Re: [PATCH RESEND v1 1/2] drivers: qcom: rpmh-rsc: clear active mode configuration for wake TCS

Doug Anderson <dianders@xxxxxxxxxxxx> · Thu, 26 Mar 2020 11:07:07 -0700

Hi

On Mon, 18 Feb 2019 19:32:09 Raju P.L.S.S.S.N <rplsssn@xxxxxxxxxxxxxx> wrote:
>
> For RSCs that have sleep & wake TCS but no dedicated active TCS, wake
> TCS can be re-purposed to send active requests. Once the active requests
> are sent and response is received, the active mode configuration needs
> to be cleared so that controller can use wake TCS for sending wake
> requests.
>
> Signed-off-by: Raju P.L.S.S.S.N <rplsssn@xxxxxxxxxxxxxx>
> Reviewed-by: Matthias Kaehlcke <mka@xxxxxxxxxxxx>
> ---
>  drivers/soc/qcom/rpmh-rsc.c | 77 ++++++++++++++++++++++++++-----------
>  1 file changed, 54 insertions(+), 23 deletions(-)
>
> diff --git a/drivers/soc/qcom/rpmh-rsc.c b/drivers/soc/qcom/rpmh-rsc.c
> index 75bd9a83aef0..6cc7f219ce48 100644
> --- a/drivers/soc/qcom/rpmh-rsc.c
> +++ b/drivers/soc/qcom/rpmh-rsc.c
> @@ -201,6 +201,42 @@ static const struct tcs_request *get_req_from_tcs(struct rsc_drv *drv,
>         return NULL;
>  }
>
> +static void __tcs_trigger(struct rsc_drv *drv, int tcs_id, bool trigger)
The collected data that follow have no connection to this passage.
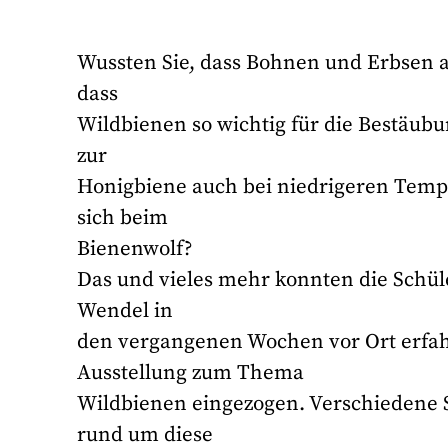
Wussten Sie, dass Bohnen und Erbsen 
dass
Wildbienen so wichtig für die Bestäub
zur
Honigbiene auch bei niedrigeren Tempe
sich beim
Bienenwolf?
Das und vieles mehr konnten die Schül
Wendel in
den vergangenen Wochen vor Ort erfahr
Ausstellung zum Thema
Wildbienen eingezogen. Verschiedene S
rund um diese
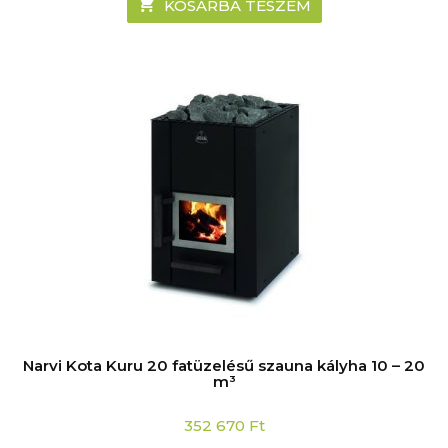
KOSÁRBA TESZEM
Narvi Kota Kuru 20 fatüzelésű szauna kályha 10 – 20
m³
352 670
Ft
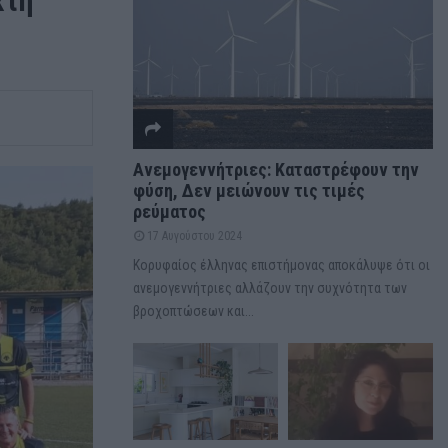
κτή
Ανεμογεννήτριες: Καταστρέφουν την
φύση, Δεν μειώνουν τις τιμές
ρεύματος
17 Αυγούστου 2024
Κορυφαίος έλληνας επιστήμονας αποκάλυψε ότι οι
ανεμογεννήτριες αλλάζουν την συχνότητα των
βροχοπτώσεων και...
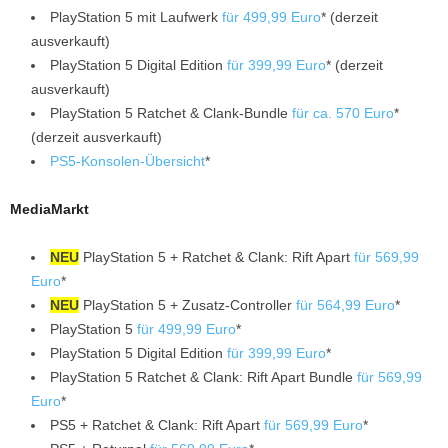
PlayStation 5 mit Laufwerk
für 499,99 Euro
* (derzeit
ausverkauft)
PlayStation 5 Digital Edition
für 399,99 Euro
* (derzeit
ausverkauft)
PlayStation 5 Ratchet & Clank-Bundle
für ca. 570 Euro
*
(derzeit ausverkauft)
PS5-Konsolen-Übersicht
*
MediaMarkt
NEU
PlayStation 5 + Ratchet & Clank: Rift Apart
für 569,99
Euro
*
NEU
PlayStation 5 + Zusatz-Controller
für 564,99 Euro
*
PlayStation 5
für 499,99 Euro
*
PlayStation 5 Digital Edition
für 399,99 Euro
*
PlayStation 5 Ratchet & Clank: Rift Apart Bundle
für 569,99
Euro
*
PS5 + Ratchet & Clank: Rift Apart
für 569,99 Euro
*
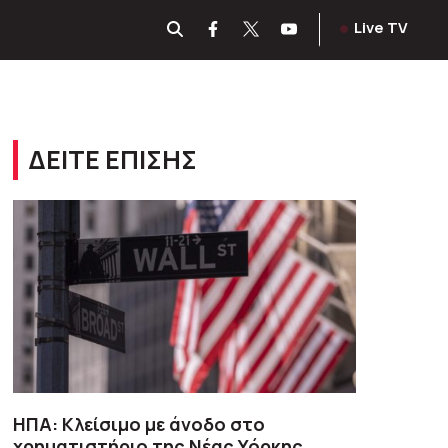
Live TV
ΔΕΙΤΕ ΕΠΙΣΗΣ
ΗΠΑ: Κλείσιμο με άνοδο στο
χρηματιστήριο της Νέας Υόρκης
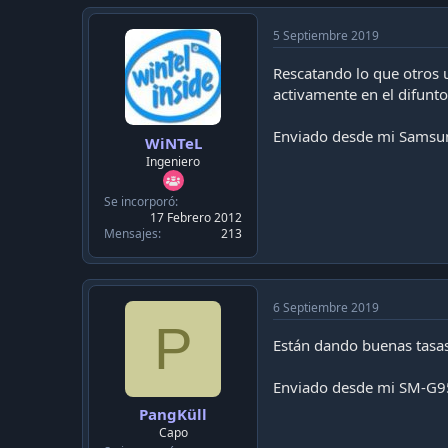
5 Septiembre 2019
Rescatando lo que otros 
activamente en el difunto
Enviado desde mi Samsun
WiNTeL
Ingeniero
Se incorporó
17 Febrero 2012
Mensajes
213
6 Septiembre 2019
P
Están dando buenas tasa
Enviado desde mi SM-G9
PangKüll
Capo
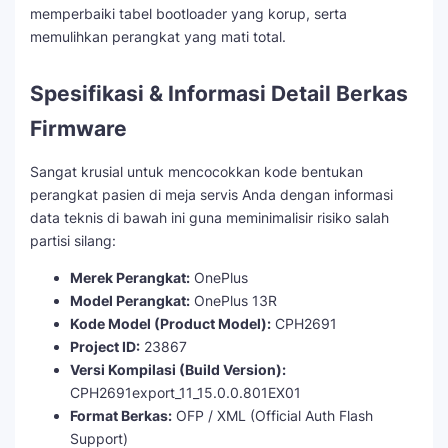
memperbaiki tabel bootloader yang korup, serta
memulihkan perangkat yang mati total.
Spesifikasi & Informasi Detail Berkas
Firmware
Sangat krusial untuk mencocokkan kode bentukan
perangkat pasien di meja servis Anda dengan informasi
data teknis di bawah ini guna meminimalisir risiko salah
partisi silang:
Merek Perangkat:
OnePlus
Model Perangkat:
OnePlus 13R
Kode Model (Product Model):
CPH2691
Project ID:
23867
Versi Kompilasi (Build Version):
CPH2691export_11_15.0.0.801EX01
Format Berkas:
OFP / XML (Official Auth Flash
Support)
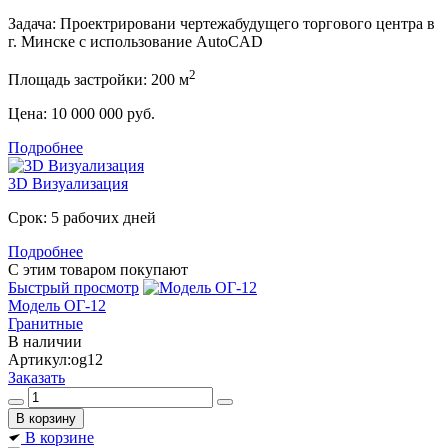
Задача:
Проектрировани чертежабудущего торгового центра в
г. Минске с использование AutoCAD
2
Площадь застройки:
200 м
Цена:
10 000 000 руб.
Подробнее
3D Визуализация
Срок:
5 рабочих дней
Подробнее
С этим товаром покупают
Быстрый просмотр
Модель ОГ-12
Гранитные
В наличии
Артикул:
og12
Заказать
В корзине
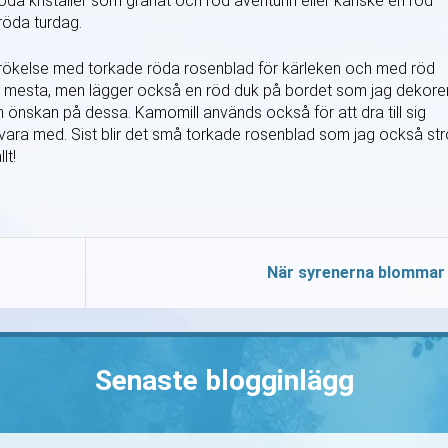
da kristaller som granat och röd aventurin eller kanske en röd
röda turdag.
 rökelse med torkade röda rosenblad för kärleken och med röd
det mesta, men lägger också en röd duk på bordet som jag dekore
 önskan på dessa. Kamomill används också för att dra till sig
vara med. Sist blir det små torkade rosenblad som jag också str
lt!
När syrenerna blommar
Senaste blogginlägg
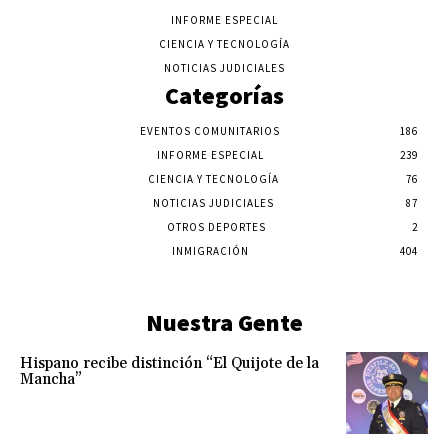
INFORME ESPECIAL
CIENCIA Y TECNOLOGÍA
NOTICIAS JUDICIALES
Categorías
EVENTOS COMUNITARIOS
186
INFORME ESPECIAL
239
CIENCIA Y TECNOLOGÍA
76
NOTICIAS JUDICIALES
87
OTROS DEPORTES
2
INMIGRACIÓN
404
Nuestra Gente
Hispano recibe distinción “El Quijote de la
Mancha”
nit: can you rename this to __tcs_set_trigger() so it's a little more
obvious that the last value means trigger/untrigger?

It'd also be nice to really understand why it has to be structured
this way.  It's weird that the two options are "untrigger + retrigger"
and "untrigger"

> +{
> +       u32 enable;
> +
> +       /*
> +        * HW req: Clear the DRV_CONTROL and enable TCS again
> +        * While clearing ensure that the AMC mode trigger is cleared
> +        * and then the mode enable is cleared.
> +        */
> +       enable = read_tcs_reg(drv, RSC_DRV_CONTROL, tcs_id, 0);
> +       enable &= ~TCS_AMC_MODE_TRIGGER;
> +       write_tcs_reg_sync(drv, RSC_DRV_CONTROL, tcs_id, enable);
> +       enable &= ~TCS_AMC_MODE_ENABLE;
> +       write_tcs_reg_sync(drv, RSC_DRV_CONTROL, tcs_id, enable);
> +
> +       if (trigger) {
> +               /* Enable the AMC mode on the TCS and then trigger the TCS */
> +               enable = TCS_AMC_MODE_ENABLE;
> +               write_tcs_reg_sync(drv, RSC_DRV_CONTROL, tcs_id, enable);
> +               enable |= TCS_AMC_MODE_TRIGGER;
> +               write_tcs_reg_sync(drv, RSC_DRV_CONTROL, tcs_id, enable);
> +       }
> +}
> +
> +static inline void enable_tcs_irq(struct rsc_drv *drv, int tcs_id, bool enable)
> +{
> +       u32 data;
> +
> +       data = read_tcs_reg(drv, RSC_DRV_IRQ_ENABLE, 0, 0);
> +       if (enable)
> +               data |= BIT(tcs_id);
> +       else
> +               data &= ~BIT(tcs_id);
> +       write_tcs_reg(drv, RSC_DRV_IRQ_ENABLE, 0, data);
> +}
> +
>  /**
>   * tcs_tx_done: TX Done interrupt handler
>   */
> @@ -237,6 +273,21 @@ static irqreturn_t tcs_tx_done(int irq, void *p)
>                 }
>
>                 trace_rpmh_tx_done(drv, i, req, err);
> +
> +               /*
> +                * if wake tcs was re-purposed for sending active
> +                * votes, clear AMC trigger & enable modes and
> +                * disable interrupt for this TCS
> +                */
> +               if (!drv->tcs[ACTIVE_TCS].num_tcs) {
> +                       __tcs_trigger(drv, i, false);

I assume that the reason that the code originally didn't try to
"untrigger" in the interrupt handler is that it's slow (it uses
write_tcs_reg_sync).  If that's true then maybe you shouldn't do the
untrigger here for the case when you're on a borrowed TCS.  Can't you
just do the untrigger later when you reprogram the TCS for someone
else's use?

> +                       /*
> +                        * Disable interrupt for this TCS to avoid being
> +                        * spammed with interrupts coming when the solver
> +                        * sends its wake votes.
> +                        */
> +                       enable_tcs_irq(drv, i, false);

Should you be doing this under the spinlock?  You're doing a
read-modify-write of the RSC_DRV_IRQ_ENABLE register which seems like
it could race with someone trying to enable an IRQ if the borrowed TCS
type has more than one TCS (so you could be trying to start a transfer
on one TCS while one is finishing on another).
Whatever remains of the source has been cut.